Hurricane Check list 2018 - Always be Prepared

“What to do if you are in the path of a Hurricane”

It is always a good idea to plan ahead for any type of weather emergency.  Whether it be a hurricane, tornado, or earthquake being prepared is always necessary. 

As Hurricane Florence aims herself at the East Coast, it is not too late to prepare yourself and your family in case of emergency. 

A hurricane watch means hurricane conditions are possible in the watch area and is issued 48 hours before the anticipated onset of tropical-storm-force winds.
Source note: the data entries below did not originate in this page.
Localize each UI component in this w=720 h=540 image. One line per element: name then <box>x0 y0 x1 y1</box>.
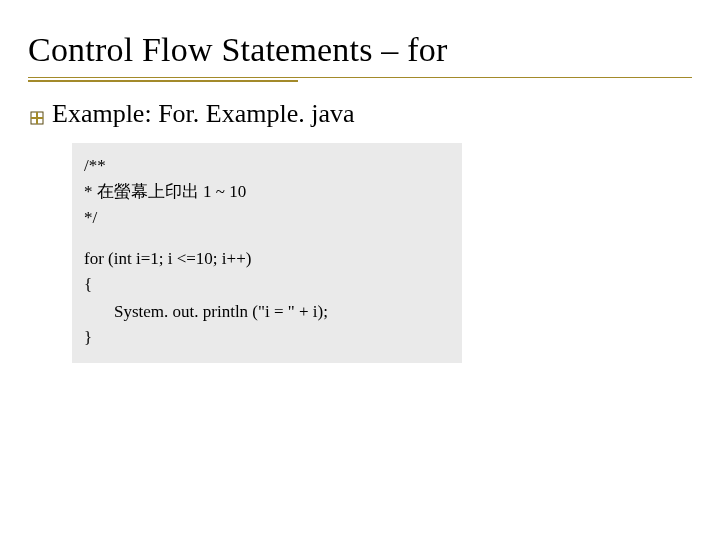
bullet-item: Example: For. Example. java <box>30 99 692 129</box>
title-underline <box>28 77 692 83</box>
code-line: { <box>84 272 450 298</box>
bullet-label: Example: For. Example. java <box>52 99 355 129</box>
code-line: * 在螢幕上印出 1 ~ 10 <box>84 179 450 205</box>
slide: Control Flow Statements – for Example: F… <box>0 0 720 540</box>
plus-bullet-icon <box>30 111 44 125</box>
code-line: } <box>84 325 450 351</box>
code-line: */ <box>84 205 450 231</box>
code-line: for (int i=1; i <=10; i++) <box>84 246 450 272</box>
page-title: Control Flow Statements – for <box>28 30 692 71</box>
code-block: /** * 在螢幕上印出 1 ~ 10 */ for (int i=1; i <… <box>72 143 462 363</box>
code-line: /** <box>84 153 450 179</box>
code-line: System. out. println ("i = " + i); <box>84 299 450 325</box>
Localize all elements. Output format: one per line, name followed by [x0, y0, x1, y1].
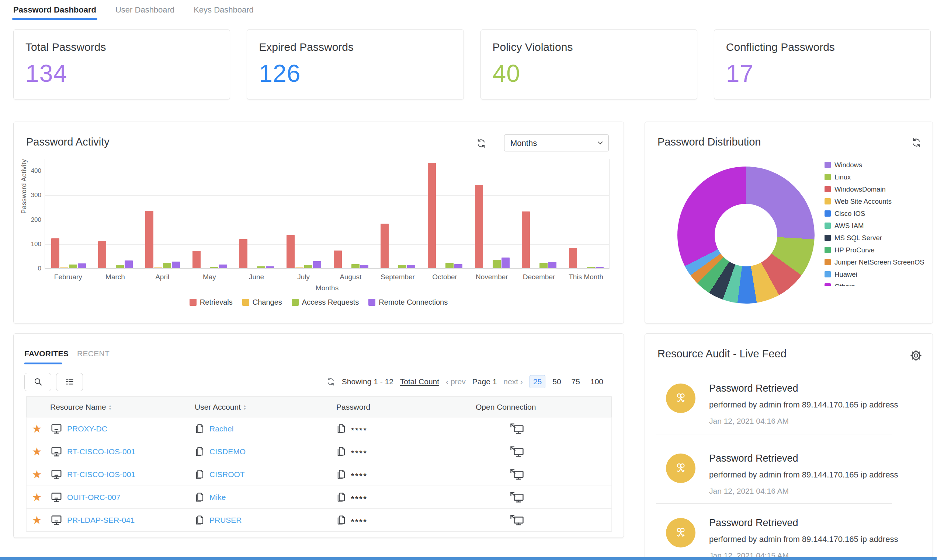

-- #1 Listen to your state and local officials. It is always better to be safe than sorry. 

- Download an application to your smartphone that can notify people where you are, and if you need help or are safe. The Red Cross has a Hurricane App available in the Apple App Store and the Google Play Store as well as a shelter finder app. A first aid app is also available.

-- Use hurricane shutters or board up windows and doors with 5/8-inch plywood.

-- Bring outside items in if they could be picked up by the wind.

-- Clear gutters of debris.

-- Reinforce the garage door.

-- Turn the refrigerator to its coldest setting in case power goes off. Use a cooler to keep from opening the doors on the freezer or refrigerator.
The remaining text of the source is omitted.